İstinaf başvurusunun reddinin “cezasızlık politikalarından bağımsız olmadığını” söyleyen Amed Baro Başkanı Abdulkadir Güleç, “Kovuşturmada, hakikatin ortaya çıkmaması için adeta bir çaba içerisine girildiğini söyleyebiliriz. Katılan taraf olarak neredeyse bütün taleplerimiz mahkeme tarafından reddedildi. Başbakan Ahmet Davutoğlu’nun dinlenmesi ile ilgili talebimiz kabul edildikten sonra, iki duruşma arasında hiçbir neden yokken, savcının mütalaası alınarak Ahmet Davutoğlu’nun dinlenmesi kararından da vazgeçildi” şeklinde konuştu.
İstinaf Mahkemesi’nin kararını “klişe” olarak değerlendiren Abdulkadir Güleç, başta yaşam ve adil yargılanma hakkı ihlali olmak üzere, ayrımcılık yasağı ihlali gibi nedenlerden dolayı, dosyayı Anayasa Mahkemesi’ne taşıyacaklarını söyledi.

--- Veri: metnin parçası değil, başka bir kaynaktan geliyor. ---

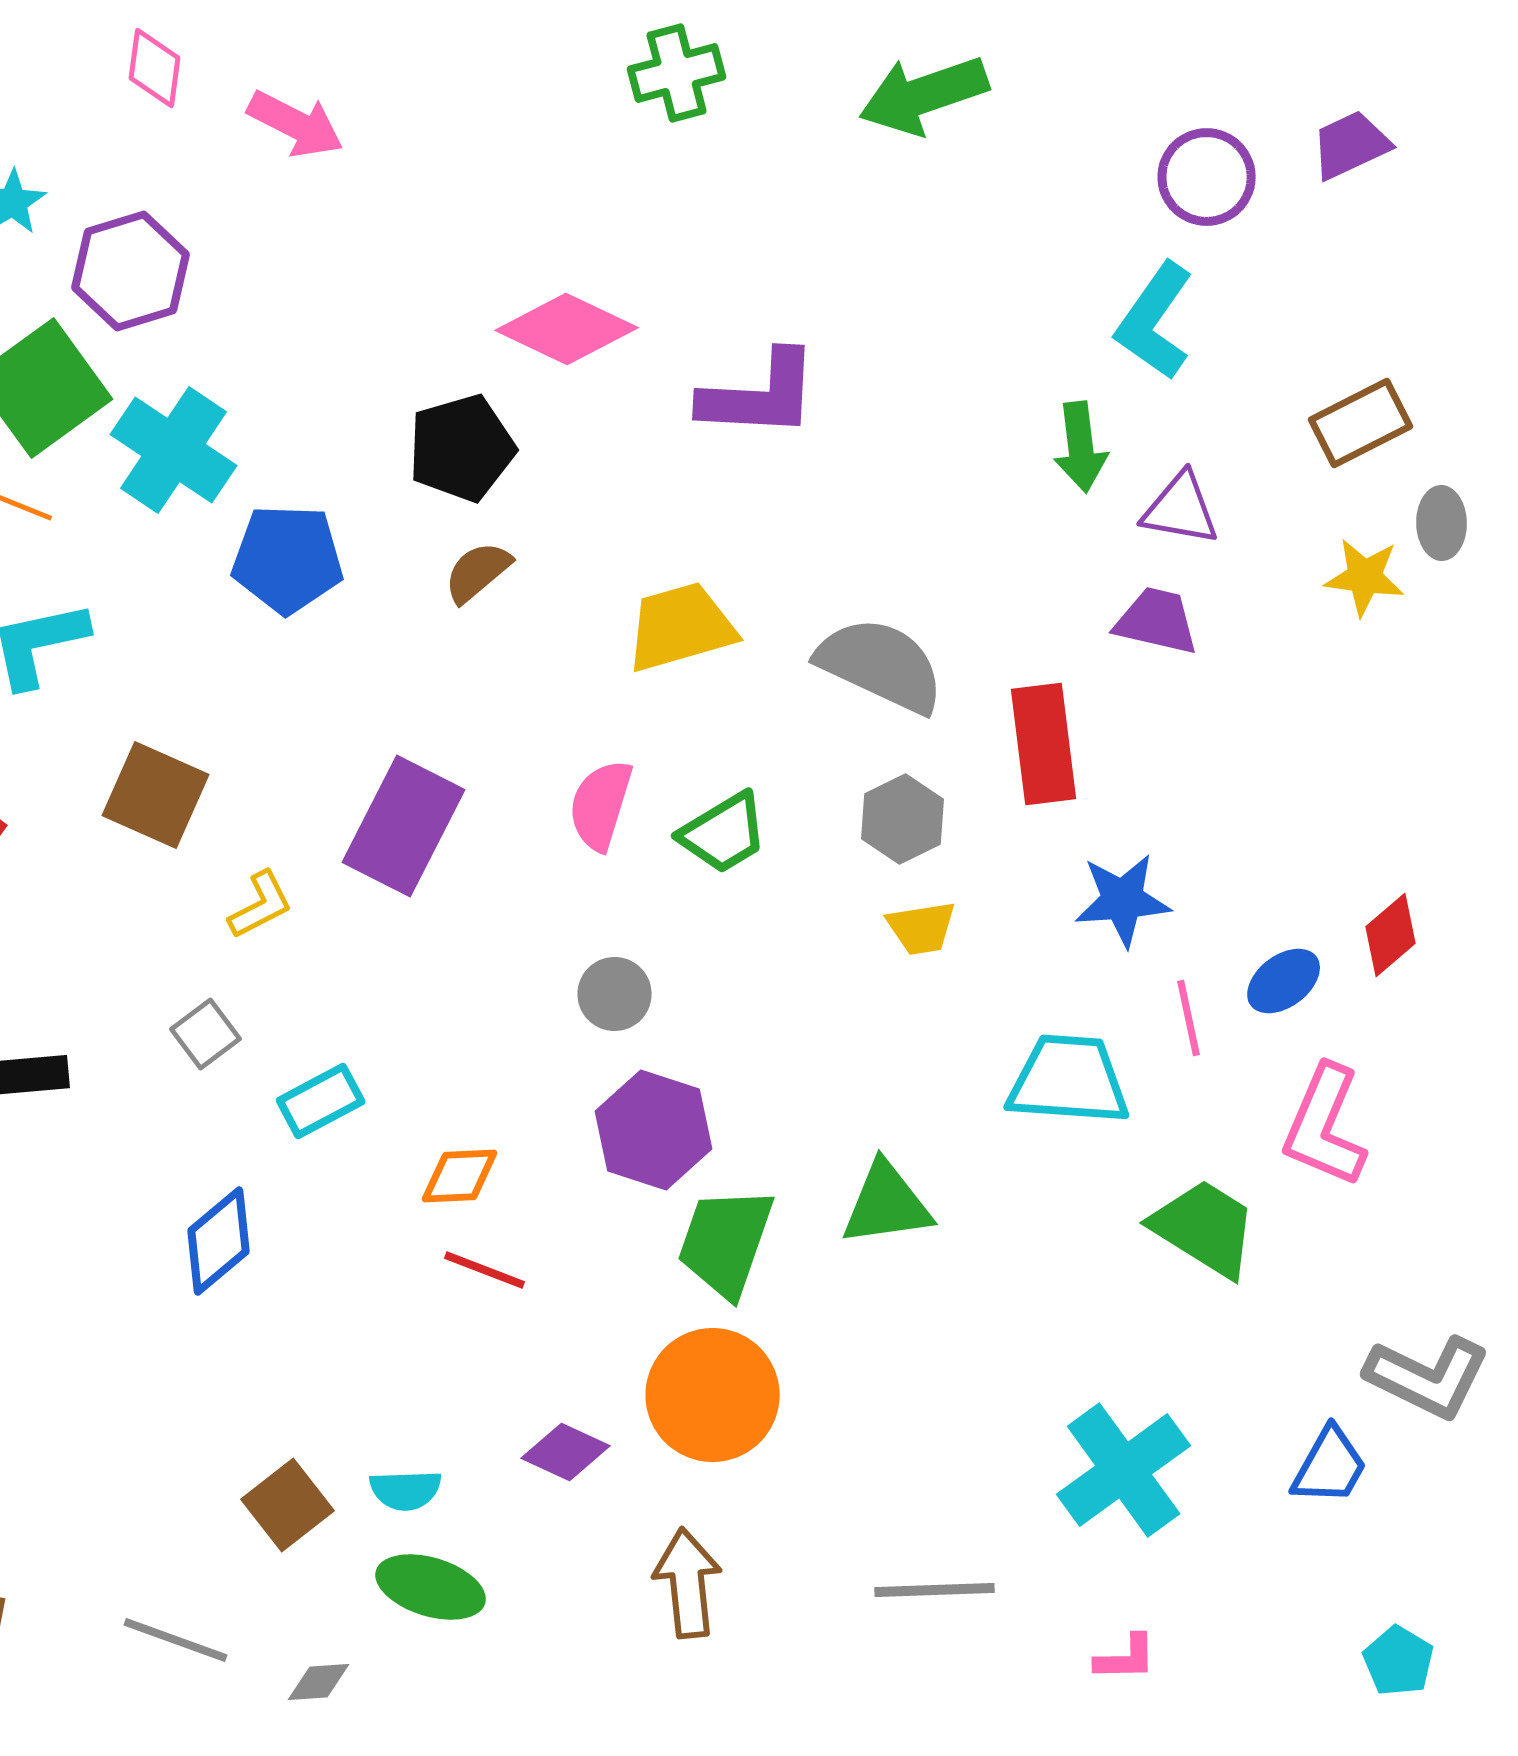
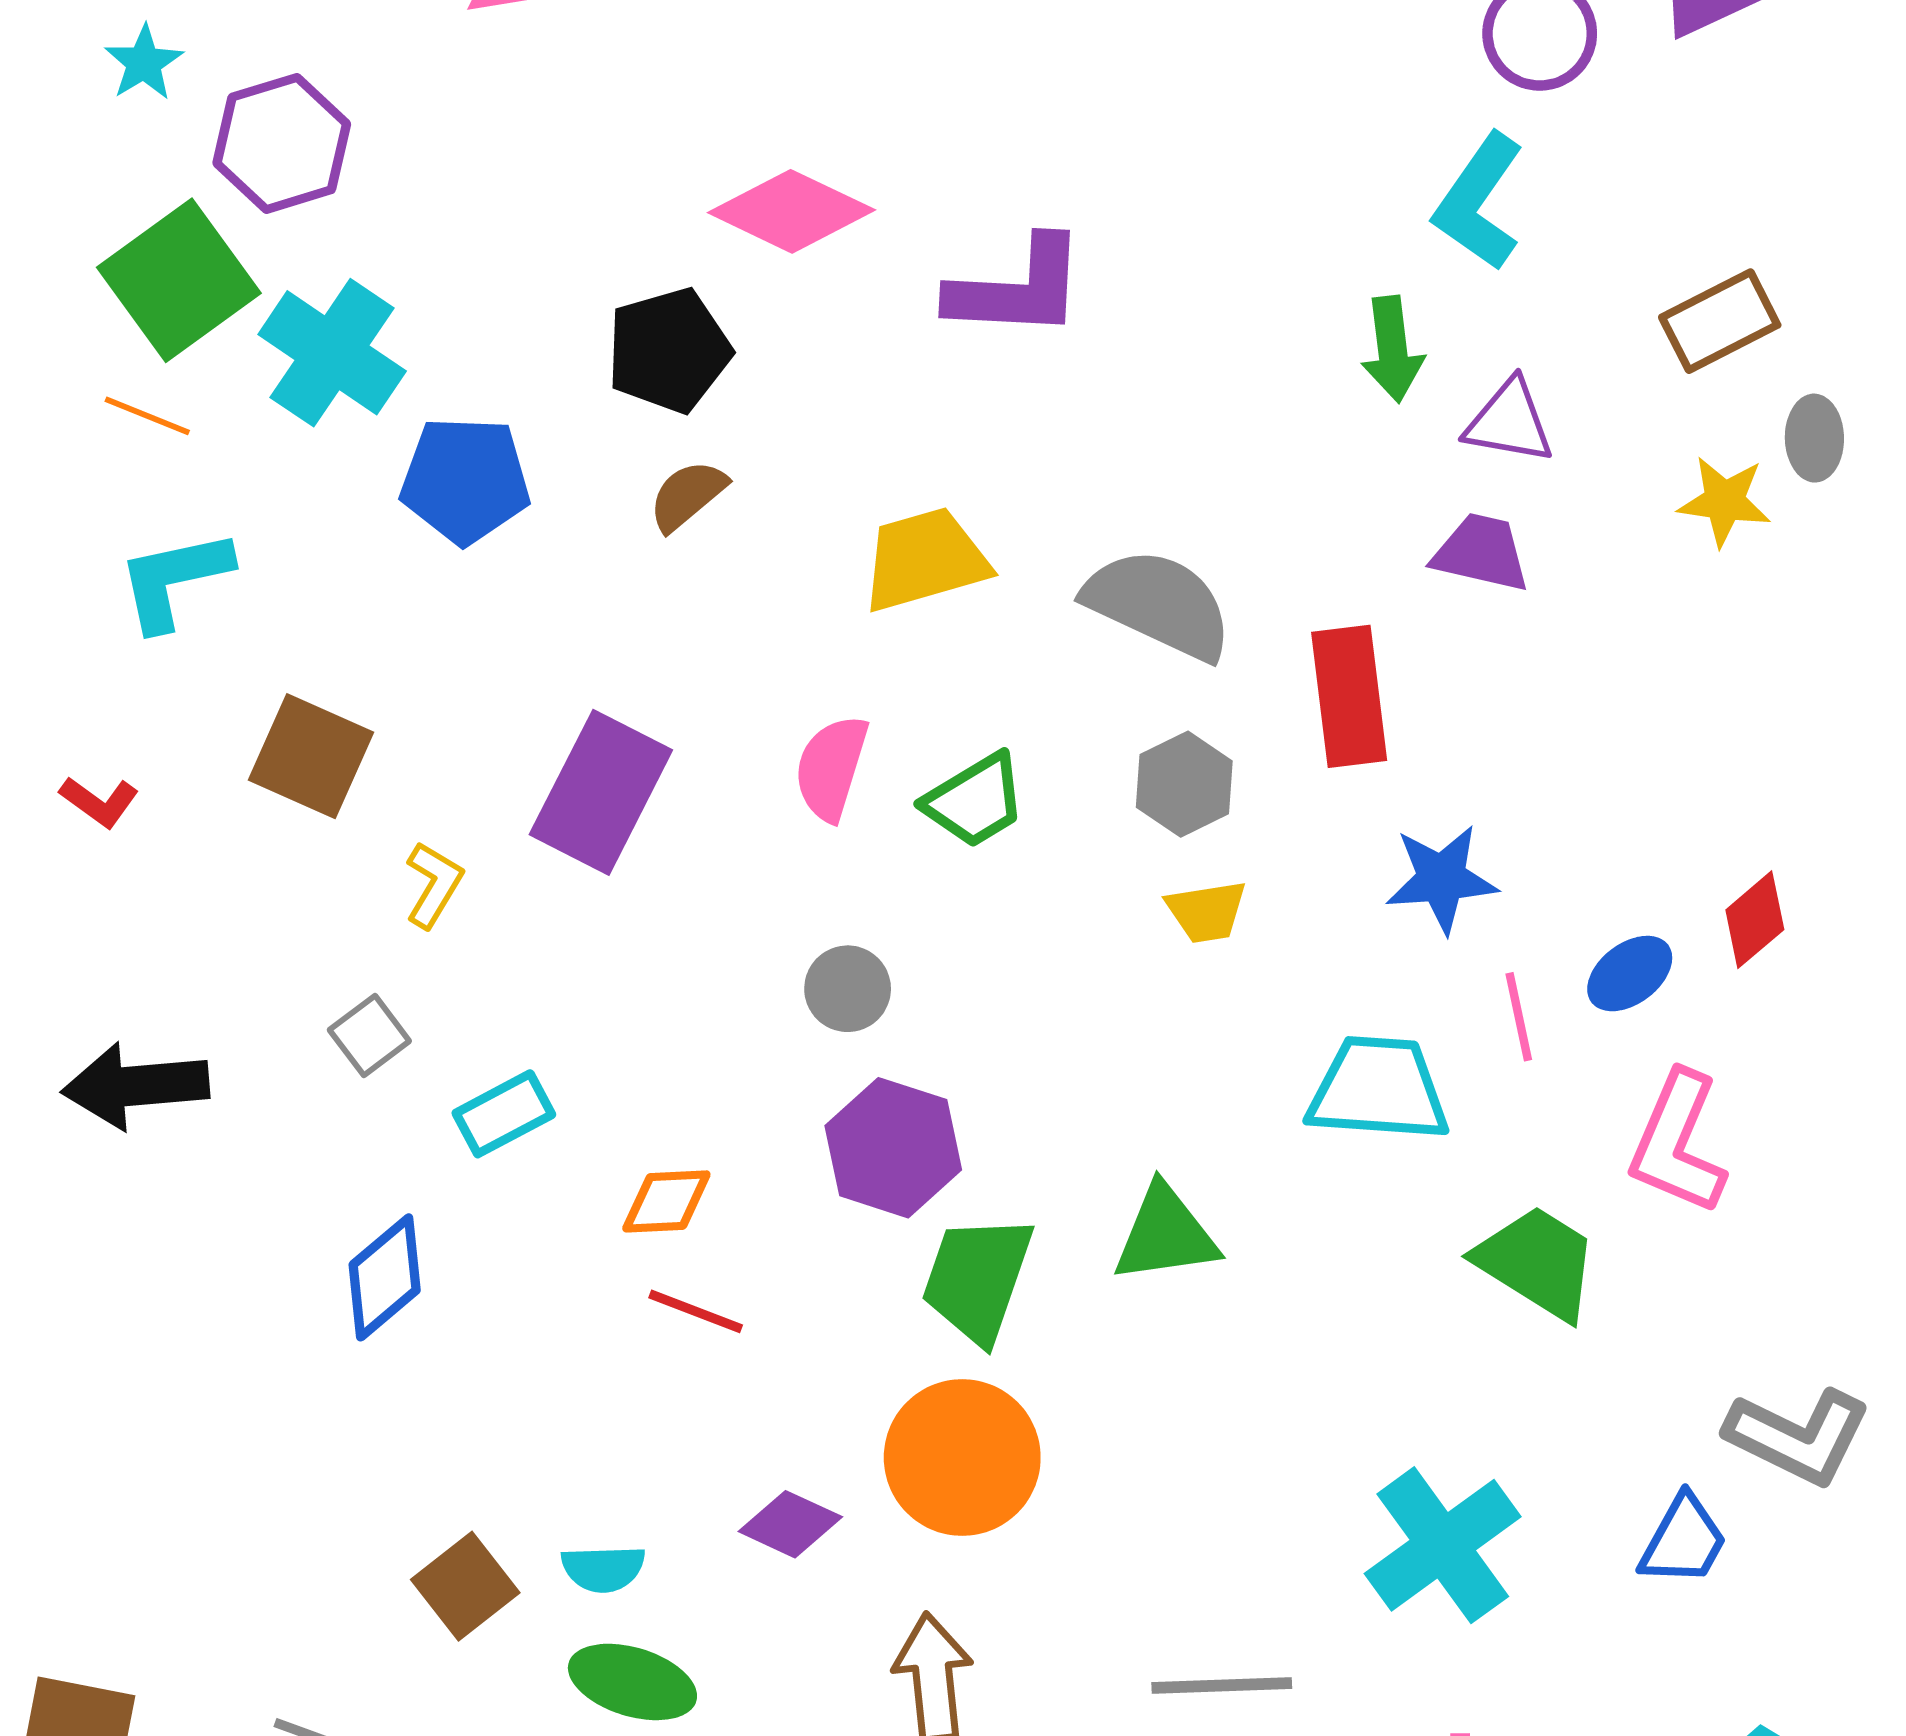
yellow L-shape: (261, 905) -> (434, 885), turned -32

‘Planlanmış bir siyasi cinayettir’
Tahir Elçi’nin siyasi cinayete kurban gittiğini kaydeden CHP Milletvekili Sezgin Tanrıkulu, “Tahir Elçi, Amed’in orta yerinde, birçok insanın tanıklığıyla bir siyasal cinayete kurban gitti, katledildi. Tahir Elçi, tesadüfen, yanlışlıkla hedef alınan birisi değildi. Baro Başkanlığı döneminde bölgede yaşanan ağır insan hakları ihlallerine kurumsal olarak karşı çıkan, bu ihlalleri raporlayan, kamuoyuna duyuran çok önemli bir hak savunucusuydu. Ayrıca mesleğin başından itibaren de ağır hak ihlallerine karşı çıkan, avukat olarak peşine düşen, fikri takibini yapan, faili meçhul cinayetlerin, zorla kaybedilmelerin faillerini deşifre eden biriydi. Bu nedenle planlanmış bir siyasi cinayete kurban edildi” dedi
Sezgin Tanrıkulu da dönemin Diyarbakır Cumhuriyet Başsavcı’sının, delilleri toplamada, failleri belirlemede eksik ve onları koruyan bir tutum içinde olduğunu dile getirerek, “Açılan davada da bütün duruşmalarda mahkeme heyeti, sanıkları koruyan, Tahir Elçi yakınlarının, Amed Barosu’nun iddialarının açılmasını reddeden cezasızlık pratiği ortaya koydu. İstinaf Mahkemesi de kararıyla bu cezasızlık kararına ortak oldu. ‘Kürt meselesi yoktur’ diyenlere cevabımız: Kürt meselesi tam da budur. Tam olarak bu ülkede adaletin gerçekleşmemesi meselesidir” ifadelerini kullandı.